ATPC de 22/10/13 a 29/10/13
À beira do caos
Sabe aqueles momentos
em que você acha que perdeu o controle sobre a turma? Calma, todos já passaram
por isso. E sempre tem uma solução
Tudo estava planejado: você iniciaria
o dia com a roda de conversa e, depois, desenvolveria atividades artísticas. Os
pequenos fariam desenhos, sentados nas carteiras, até a hora do recreio. De
repente, um tumulto, uma agitação. Em segundos, eles corriam de um lado para o
outro, gritando, chorando, chamando por você. Que desespero! Você pede a
atenção de todos, mas o barulho é tamanho que ninguém escuta a sua voz pedindo
silêncio. O que fazer? Gritar também? Sair correndo? Sentar e chorar?

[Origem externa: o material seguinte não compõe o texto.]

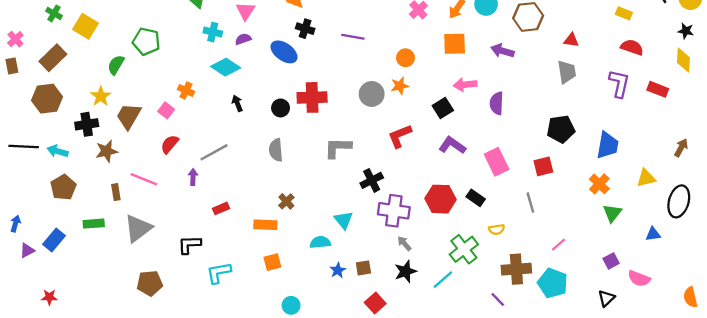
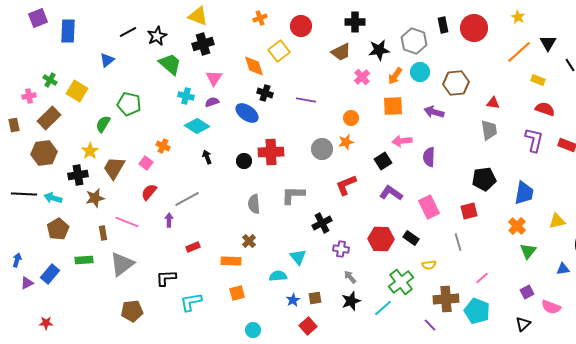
pink cross: (15, 39) -> (29, 96), moved, turned 32
gray semicircle: (276, 150) -> (254, 204), moved
purple cross: (394, 211) -> (341, 249), size x0.6
red square: (375, 303) -> (308, 326), moved

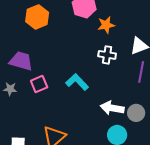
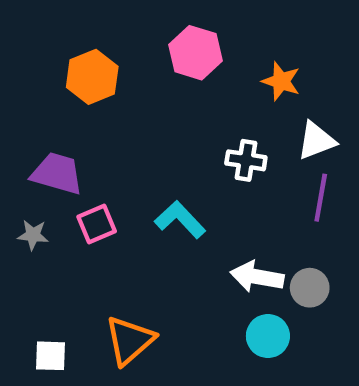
orange star: (106, 25) -> (281, 81), moved, turned 30

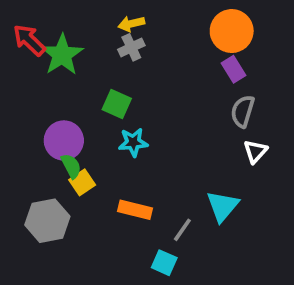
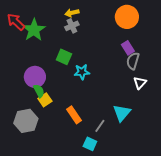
purple rectangle: (233, 69) -> (128, 48), moved
cyan star: (133, 142) -> (82, 72), moved
orange rectangle: (135, 210) -> (74, 115), turned 42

Nessas ocasiões, somente calma, jogo
de cintura e conhecimento sobre as causas da desordem ajudam a encontrar a
melhor saída. NOVA ESCOLA ouviu cinco professoras que ficaram à beira de um
ataque de nervos. Especialistas comentam os episódios, explicando os motivos
que levaram à desordem, dão dicas de como agir e indicam a melhor maneira de
evitar que episódios desse tipo se repitam.
1
“Vou ficar sem chocolate”
Um caso de contágio emocional
- OS FATOS “Perdi o controle da
classe em uma situação bastante inusitada. Uma garota foi viajar com a família
no período de aulas e prometeu aos colegas que traria chocolates para todos na
volta. A turma de 4 anos aguardou ansiosamente o retorno. No dia em que a
viajante chegou, estávamos sentados no chão, terminando uma roda de conversa.
Ela apareceu na porta, com uma enorme caixa enfeitada. As crianças ficaram
hipnotizadas. Peguei o pacote e comecei a distribuição, mas a garotada avançou.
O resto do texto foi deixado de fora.